Bolshaya Lubyanka Street (known as Dzerzhinskogo Street from 1926–1990) is a radial street in Moscow's Central Administrative Okrug. The street runs north-east from Lubyanka Square to Sretenka Gates Square on the Boulevard Ring. The path of Bolshaya Lubyanka is continued by Sretenka Street (to Garden Ring), Mira Avenue and Yaroslavskoye Shosse and is the starting stretch of the route of M8 highway ("Kholmogory"), connecting Moscow to Sergiyev Posad, Yaroslavl, Vologda, and Arkhangelsk.

==Overview==
The street serves as the boundary between Meshchansky District (west from Bolshaya Lubyanka) and Krasnoselsky District (east).

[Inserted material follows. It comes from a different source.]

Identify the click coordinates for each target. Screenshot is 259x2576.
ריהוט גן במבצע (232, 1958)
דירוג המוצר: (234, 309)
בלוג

The first mention of the name "Lubyanka" dates from 1480; it was given to this street in honour of the "Lubyanets", one of the medieval Veliky Novgorod hoods when the Tsar Ivan III ordered the captured citizens of the Novgorod Republic to establish settlements in the place of the contemporary Lubyanka Square. There is also another version of the origin of the name: there were the places were the locals were taking the splint (Лубок/Lubok) from the trees.

In the 16th and 17th centuries traders and craftsmen were living there, since the 18th century the local nobility began building residences there. During the Fire of 1812 the street did not suffer.

Between 1926 and 1991 the street was known as Dzerzhinskogo Street, after Felix Dzerzhinsky.

The street is also where the KGB's headquarters were, at no. 2.